Balayı saçmalığı yüzünden Çağlar ve imâları bir hafta boyunca evde kaldı. Çağlar'ın benimle neden evlendiğini bilmiyorum. Bilmekte istemiyorum, sadece boşanmak istiyorum.

Tamam, belki biraz merak ediyor olabilirim ama bir daha asla Çağlar'a evlilik konusuyla ilgili soru sormayacağım. Çağlar bu konudan çok rahatsız oluyor.

Ne kadar rahatsız olursa olsun. Hatta ne kadar bir ömür boyu evli kalacağız derse desin, er yada geç Çağlar'dan boşanıcam. Bir ömür boyu Çağlar'ın ezici ve nefret dolu bakışlarına maruz kalamam.

Bu eve geldiğimden beri tek dert ortağım olan Pars'la dertleştim. Beni o kadar dikkatli dinliyor ki, bazen acaba beni anlıyor mu diye düşünmüyor değilim. Çağlar'ın Pars'a karşı ayrı bir düşkünlüğü var, o da benim gibi Pars'la dertleşiyor.

Belki de sevdiği kızdan hediyedir. Hayır! yani Çağlar, yapmaz değil mi böyle bir şey, eski sevgilisinin ona aldığı hediyeyi ikimizin evinde olmasına izin vermez değil mi?

Off! bunları düşünmenin sırası değil. Asıl düşünmem gereken şey bu koskoca evde bugün ne yapıcam? Çağlar bugün işe gidecek ve evde tek başımayım. Aslında bu benim için daha iyi ama can sıkıntısından ölücem.

Bugün belki anneme giderim. Canım annem benim! Seni çok özledim.

Merdivenlerden aşağıya inerek mutfağa girdim. Mutfakta tost hazırlamak için dolabı açıp malzemeleri aldım. Kendime tost yapıp bir bardağa da meyve suyu koyarak masaya oturdum. Bir hafta boyunca tost ve meyve suyuyla idare ediyorum.

Annemin yemeklerini çok özledim. Hiç yemediğim yemekleri bile annem yaptı diye yiyebilirim.

Çağlar'da benim gibi kahvaltıyı tostla geçiştiriyor. Sadece kahvaltı da değil tüm öğünleri atıştırmalıklarla geçiriyor.

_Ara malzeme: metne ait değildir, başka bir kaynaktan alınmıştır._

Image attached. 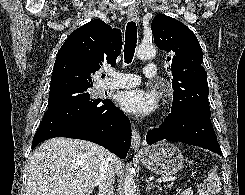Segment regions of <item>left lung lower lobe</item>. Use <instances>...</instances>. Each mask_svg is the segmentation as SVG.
Listing matches in <instances>:
<instances>
[{"instance_id": "obj_1", "label": "left lung lower lobe", "mask_w": 245, "mask_h": 195, "mask_svg": "<svg viewBox=\"0 0 245 195\" xmlns=\"http://www.w3.org/2000/svg\"><path fill=\"white\" fill-rule=\"evenodd\" d=\"M211 113L197 108L171 111L164 123L146 135L148 144L160 141L183 142L222 155L213 126Z\"/></svg>"}]
</instances>
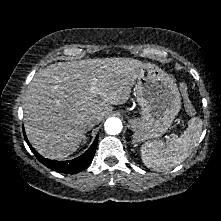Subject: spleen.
<instances>
[{"mask_svg":"<svg viewBox=\"0 0 221 221\" xmlns=\"http://www.w3.org/2000/svg\"><path fill=\"white\" fill-rule=\"evenodd\" d=\"M202 120L198 117L189 121L188 128L165 144L162 141L146 142L141 147V158L146 167L156 171L168 170L182 163L197 145Z\"/></svg>","mask_w":221,"mask_h":221,"instance_id":"3e777b00","label":"spleen"}]
</instances>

Aslında çok güzel yemek yaparım. Bu eve bir türlü alışamadığım için herşeyi yabancı bana. Sanki bu ev benim değil de misafirlik için geldim.

Ben tostumu büyük bir afiyetle yerken Çağlar'da merdivenlerden indi. Yüzünde kocaman ve içten bir gülümseme vardı.

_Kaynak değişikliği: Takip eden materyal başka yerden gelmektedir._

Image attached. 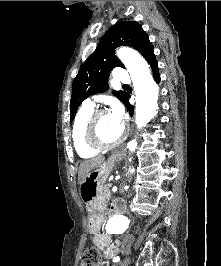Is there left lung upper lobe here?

Sanki karşımda bana şu haftayı zehir eden adam değilde başka biri duruyor. Bugün Çağlar'ı bile mutlu edecek ne oldu, gerçekten merak ettim. Ben onu şaşkın şaşkın izlerken, en samimi sesiyle

"Günaydın" diyerek mutfak tezgahına yaslandı. Kollarını göğsünde birleştirip bana bakmaya başladı.

Bugün buna ne olmuş? Banyo falan yaparken elektrik çarpması oldu da devreleri mi yandı. Hadi hayırlısı! Ben tekrar tostuma döndüğümde yine onun hayranı olduğum sesini duydum.

"Akşam yemek için bir şey hazırlama, annemlere gideceğiz" dedi.

Anlaşıldı beyfendinin mutluluğu, annesine gidecekmiş.

Bir dakika bu bana az önce laf mı çarptı? Akşama yemek hazırlama mı dedi? Kendini beğenmiş ne olacak. Elimdeki tostu masaya bırakarak,

"Bir kere ben çok güzel yemek yaparım" dedim.

Evet ben çok güzel yemek yaparım. Hatta annemden bile güzel. Tamam biraz abartmış olabilirim ama güzel işte!

"Evet zehirlenmeyecek kadar güzel!" dedi.